Александр Казанцев - Озарение Нострадамуса
— А! Нобелевского лауреата! У них, что ни шаг, то нобелевский лауреат. В Стокгольме за ними почти девяносто процентов премий забронировано. Как будто больше нигде в мире ничего не делается, — сердито проворчал академик, усаживаясь в кресло.
— Американец говорил вам, для чего приезжает в Москву? — спросила Неля Алексеевна.
— Известно зачем! — поднял на нее умные глаза Николай Андреевич. Мозги наши воровать. Своих недостаточно, за чужими тянутся. Хочу предупредить вас, Лизочка, не поддавайтесь на устроенный быт под Вашингтоном. Пусть у нас скверно, а все на родной земле… Не клюйте на их жирного червячка.
— Да что я, рыба, что ли? — обиделась Елизавета Сергеевна.
— А кем вы себя почитаете? Коммерсанткой, делающей свой тротуарный бизнес? — ворчал академик.
— Ну уж, Николай Андреевич… — смущенно пыталась остановить гостя Елизавета Сергеевна.
— И нечего мне рот закрывать. В нашей мутной воде сейчас как раз добычу и ловить. Вот и ждите такого ловца.
— Вы считаете, что я не должна его принять ни в институте, ни дома? — спросила Елизавета Сергеевна.
— Институт не позорьте, и так стыдно, а насчет дома, то я препятствовать вам права не имею, хотя и хотел бы иметь. На какие такие средства прием организовать хотите? При ваших-то доходах?

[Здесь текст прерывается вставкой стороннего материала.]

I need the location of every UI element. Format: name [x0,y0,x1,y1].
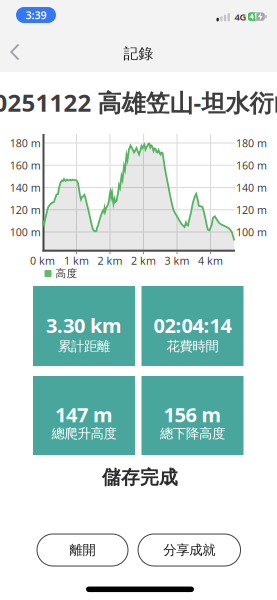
staticText: 1 km [64,253,89,268]
staticText: 儲存完成 [102,466,178,489]
staticText: 2 km [98,253,122,268]
staticText: 3:39 [26,8,46,22]
staticText: 100 m [236,225,267,239]
staticText: 160 m [10,158,41,172]
staticText: 總下降高度 [160,425,225,442]
staticText: 記錄 [124,44,154,62]
staticText: 3.30 km [46,312,122,338]
staticText: 156 m [164,401,222,428]
staticText: 4 km [198,253,223,268]
staticText: 140 m [236,180,267,195]
staticText: 160 m [236,158,267,172]
staticText: 總爬升高度 [52,425,116,442]
staticText: 高度 [56,267,78,280]
button[interactable]: Back [5,41,27,63]
staticText: 140 m [10,180,41,195]
staticText: 02:04:14 [154,312,232,338]
button[interactable]: 分享成就 [138,534,241,566]
staticText: 0 km [30,253,55,268]
staticText: 100 m [10,225,41,239]
staticText: 分享成就 [163,542,215,558]
staticText: 離開 [70,542,96,558]
staticText: 147 m [55,401,113,428]
staticText: 180 m [236,136,267,150]
staticText: 花費時間 [166,338,218,354]
button[interactable]: 離開 [37,534,128,566]
staticText: 2 km [131,253,156,268]
staticText: 累計距離 [58,338,110,354]
staticText: 4G [234,11,246,23]
staticText: 20251122 高雄笠山-坦水衍山 [0,87,277,118]
staticText: 180 m [10,136,41,150]
staticText: 120 m [236,203,267,217]
staticText: 120 m [10,203,41,217]
staticText: 3 km [164,253,190,268]
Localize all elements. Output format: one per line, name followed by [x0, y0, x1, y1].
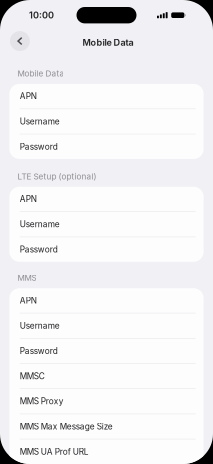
staticText: Mobile Data [17, 69, 64, 78]
staticText: Password [20, 346, 58, 356]
staticText: APN [20, 91, 37, 101]
button[interactable]: APN [9, 288, 204, 313]
button[interactable]: Back [8, 29, 32, 53]
button[interactable]: APN [9, 84, 204, 108]
button[interactable]: MMS UA Prof URL [9, 439, 204, 464]
staticText: APN [20, 194, 37, 204]
staticText: Mobile Data [82, 37, 134, 48]
button[interactable]: APN [9, 187, 204, 211]
button[interactable]: Password [9, 134, 204, 159]
staticText: MMS [17, 273, 36, 283]
staticText: LTE Setup (optional) [17, 172, 96, 181]
staticText: Password [20, 142, 58, 152]
button[interactable]: MMSC [9, 364, 204, 388]
staticText: MMSC [20, 371, 45, 381]
button[interactable]: Username [9, 313, 204, 338]
button[interactable]: MMS Max Message Size [9, 414, 204, 439]
staticText: MMS Proxy [20, 396, 64, 406]
staticText: Password [20, 244, 58, 254]
button[interactable]: Password [9, 339, 204, 363]
staticText: MMS UA Prof URL [20, 447, 89, 457]
staticText: Username [20, 116, 60, 126]
staticText: 10:00 [29, 10, 54, 21]
staticText: Username [20, 321, 60, 331]
staticText: APN [20, 296, 37, 306]
button[interactable]: Username [9, 212, 204, 237]
staticText: Username [20, 219, 60, 229]
staticText: MMS Max Message Size [20, 422, 113, 432]
button[interactable]: MMS Proxy [9, 389, 204, 414]
button[interactable]: Username [9, 109, 204, 134]
button[interactable]: Password [9, 237, 204, 262]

— Николай Андреевич, да я уж давно кофе торгую.
— Вполне научное занятие.
— Расходы я приму на киностудию, у нас на мою кинокартину счет открыт, — вмешалась Неля.
— А вам почему так хочется спровадить нашу милую хозяйку далеконько за океан? — иронично спросил старик.
— Ни в коей мере! Я просто хочу средствами кино и телевидения обратить внимание общественности на положение людей науки. Кроме того, этот гость может предоставить вам некоторые инвестиции, — объяснила она.
— Предоставляли, и не раз. Так ведь украдут, непременно украдут! А нам оставят выражение глубокой благодарности американским «дядюшкам», — усмехнулся академик.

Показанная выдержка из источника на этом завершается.